SIMBAD references

High spectral resolution X-ray observations of classical T Tauri stars (CTTSs) demonstrate the presence of plasma at temperature T∼2-3x10⁶K and density n_e∼10¹¹-10¹³cm^–3, which are unobserved in non-accreting stars. Stationary models suggest that this emission is due to shock-heated accreting material, but do not allow us to analyze the stability of the material and its position in the stellar atmosphere. We investigate the dynamics and stability of shock-heated accreting material in classical T Tauri stars and the role of the stellar chromosphere in determining the position and thickness of the shocked region.
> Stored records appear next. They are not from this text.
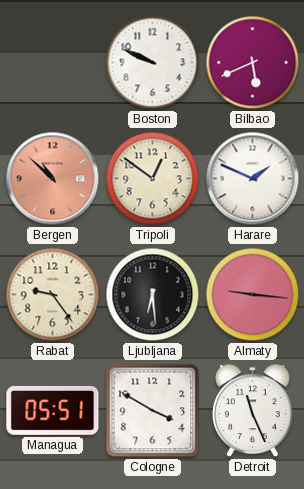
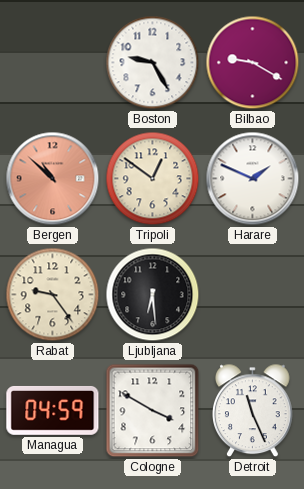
Boston: 9:49 -> 9:25
Bilbao: 5:41 -> 9:20
Almaty: 9:16 -> none
Managua: 05:51 -> 04:59
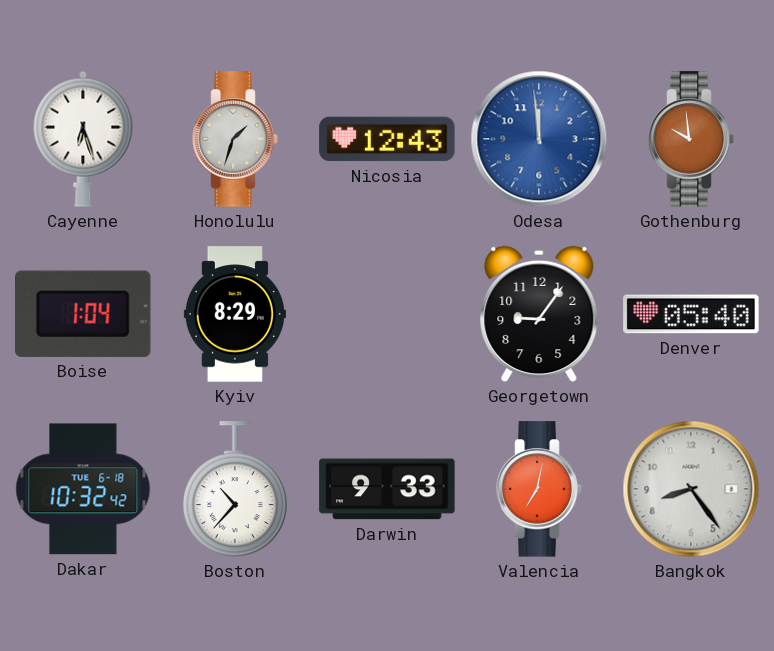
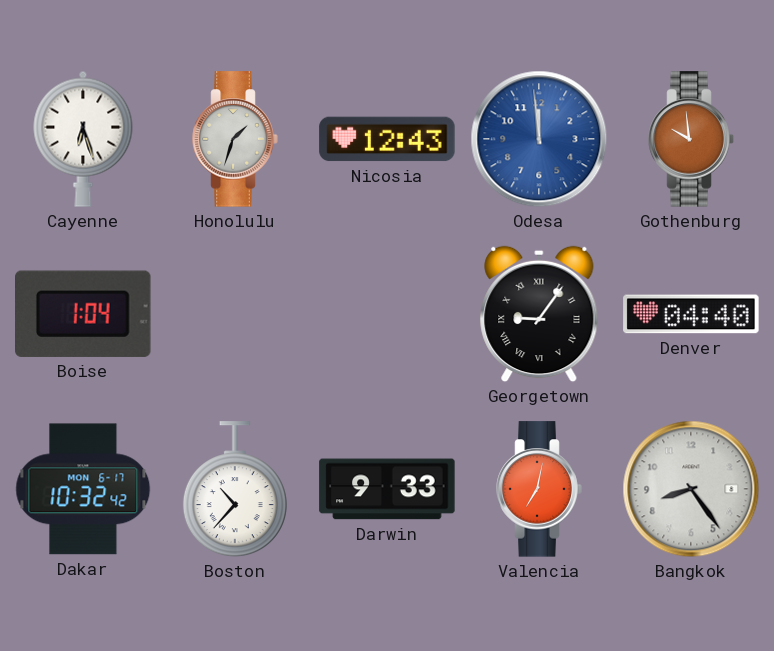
Kyiv: 8:29 -> none
Georgetown numerals: Arabic -> Roman
Denver: 05:40 -> 04:40
Dakar date: TUE 6-18 -> MON 6-17
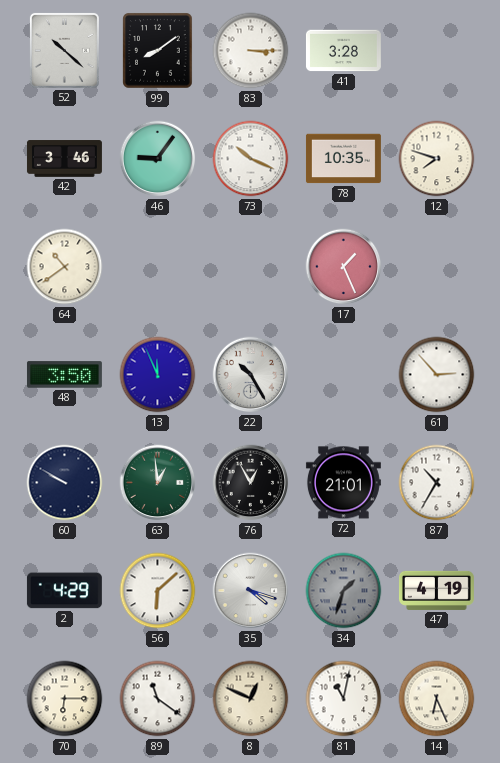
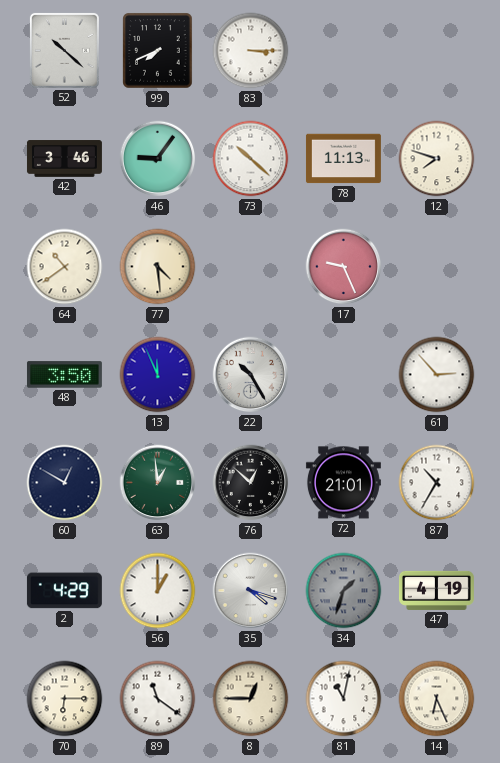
99: 8:09 -> 7:41
41: 3:28 -> none
73: 10:19 -> 10:22
78: 10:35 -> 11:13
77: none -> 4:29
17: 1:26 -> 9:26
60: 9:50 -> 12:50
76: 12:55 -> 12:52
56: 6:08 -> 1:00
8: 12:49 -> 12:45
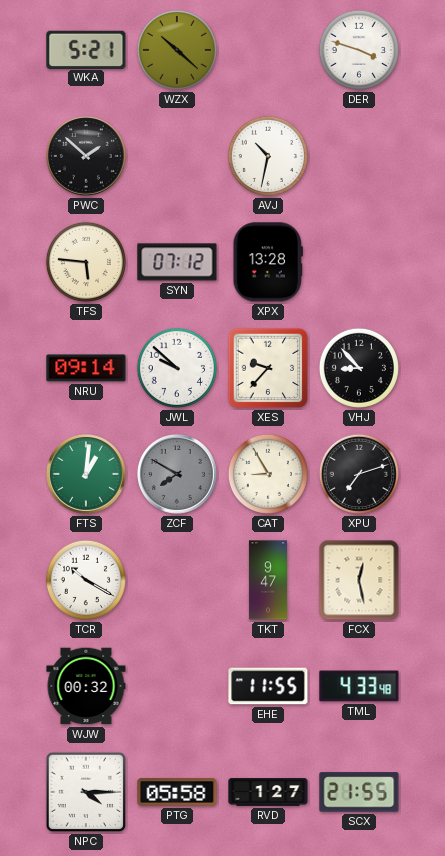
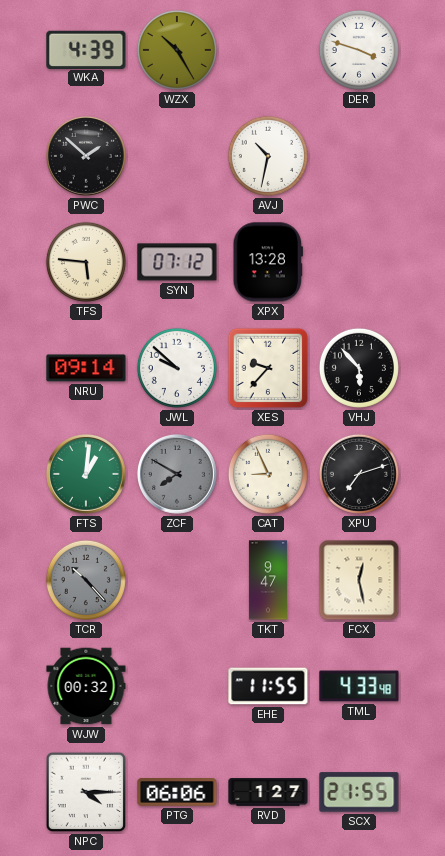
WKA: 5:21 -> 4:39
WZX: 10:22 -> 10:25
VHJ: 8:53 -> 5:53
CAT: 8:55 -> 8:56
TCR: 10:20 -> 10:23
TCR dial: white -> grey
PTG: 05:58 -> 06:06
We perform one-dimensional hydrodynamic simulations of the impact of an accretion flow on the chromosphere of a CTTS, including the effects of gravity, radiative losses from optically thin plasma, thermal conduction and a well tested detailed model of the stellar chromosphere. We present the results of a simulation based on the parameters of the CTTS MP Mus. We find that the accretion shock generates an hot slab of material above the chromosphere with a maximum thickness of 1.8x10⁹cm, density n_e∼10¹¹-10¹²cm^–3, temperature T∼3x10⁶K, and uniform pressure equal to the ram pressure of the accretion flow (∼450dyn/cm²). The base of the shocked region penetrates the chromosphere and remains at a position at which the ram pressure is equal to the thermal pressure. The system evolves with quasi-periodic instabilities of the material in the slab leading to cyclic disappearance and re-formation of the slab. For an accretion rate of ∼10^–10M_☉/yr, the shocked region emits a time-averaged X-ray luminosity of L_X≃7x10²⁹erg/s, which is comparable with the X-ray luminosity observed in CTTSs of identical mass. Furthermore, the X-ray spectrum synthesized from the simulation reproduces in detail all the main features of the OVIII and OVII lines of the star MP Mus.